--- Materials provided Enclosed Below ---

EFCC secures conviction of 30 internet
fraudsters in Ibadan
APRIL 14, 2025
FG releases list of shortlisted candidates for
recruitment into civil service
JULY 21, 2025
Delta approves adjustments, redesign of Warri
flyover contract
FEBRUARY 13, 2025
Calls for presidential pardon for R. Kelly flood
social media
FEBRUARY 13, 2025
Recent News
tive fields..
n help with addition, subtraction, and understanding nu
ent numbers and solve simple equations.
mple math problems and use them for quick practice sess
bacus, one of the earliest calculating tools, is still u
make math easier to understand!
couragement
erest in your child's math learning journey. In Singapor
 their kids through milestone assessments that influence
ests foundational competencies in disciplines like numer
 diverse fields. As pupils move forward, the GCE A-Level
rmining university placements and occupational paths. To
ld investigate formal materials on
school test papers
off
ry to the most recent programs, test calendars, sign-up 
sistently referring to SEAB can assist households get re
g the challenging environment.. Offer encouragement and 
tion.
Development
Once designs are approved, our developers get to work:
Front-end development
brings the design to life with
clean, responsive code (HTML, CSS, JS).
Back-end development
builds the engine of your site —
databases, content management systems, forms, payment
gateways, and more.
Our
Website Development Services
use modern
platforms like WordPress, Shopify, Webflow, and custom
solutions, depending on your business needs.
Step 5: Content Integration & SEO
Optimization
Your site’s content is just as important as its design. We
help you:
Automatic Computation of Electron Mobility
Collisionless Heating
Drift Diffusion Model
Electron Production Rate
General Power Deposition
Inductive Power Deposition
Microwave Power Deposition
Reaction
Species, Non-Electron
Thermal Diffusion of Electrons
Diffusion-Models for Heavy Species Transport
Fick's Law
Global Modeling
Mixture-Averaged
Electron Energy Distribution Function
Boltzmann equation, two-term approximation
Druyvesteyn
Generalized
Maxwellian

--- End of Enclosed Materials provided ---

Every entry needs to be written out again, exactly as given.

EFCC secures conviction of 30 internet
fraudsters in Ibadan
APRIL 14, 2025
FG releases list of shortlisted candidates for
recruitment into civil service
JULY 21, 2025
Delta approves adjustments, redesign of Warri
flyover contract
FEBRUARY 13, 2025
Calls for presidential pardon for R. Kelly flood
social media
FEBRUARY 13, 2025
Recent News
tive fields..
n help with addition, subtraction, and understanding nu
ent numbers and solve simple equations.
mple math problems and use them for quick practice sess
bacus, one of the earliest calculating tools, is still u
make math easier to understand!
couragement
erest in your child's math learning journey. In Singapor
 their kids through milestone assessments that influence
ests foundational competencies in disciplines like numer
 diverse fields. As pupils move forward, the GCE A-Level
rmining university placements and occupational paths. To
ld investigate formal materials on
school test papers
off
ry to the most recent programs, test calendars, sign-up 
sistently referring to SEAB can assist households get re
g the challenging environment.. Offer encouragement and 
tion.
Development
Once designs are approved, our developers get to work:
Front-end development
brings the design to life with
clean, responsive code (HTML, CSS, JS).
Back-end development
builds the engine of your site —
databases, content management systems, forms, payment
gateways, and more.
Our
Website Development Services
use modern
platforms like WordPress, Shopify, Webflow, and custom
solutions, depending on your business needs.
Step 5: Content Integration & SEO
Optimization
Your site’s content is just as important as its design. We
help you:
Automatic Computation of Electron Mobility
Collisionless Heating
Drift Diffusion Model
Electron Production Rate
General Power Deposition
Inductive Power Deposition
Microwave Power Deposition
Reaction
Species, Non-Electron
Thermal Diffusion of Electrons
Diffusion-Models for Heavy Species Transport
Fick's Law
Global Modeling
Mixture-Averaged
Electron Energy Distribution Function
Boltzmann equation, two-term approximation
Druyvesteyn
Generalized
Maxwellian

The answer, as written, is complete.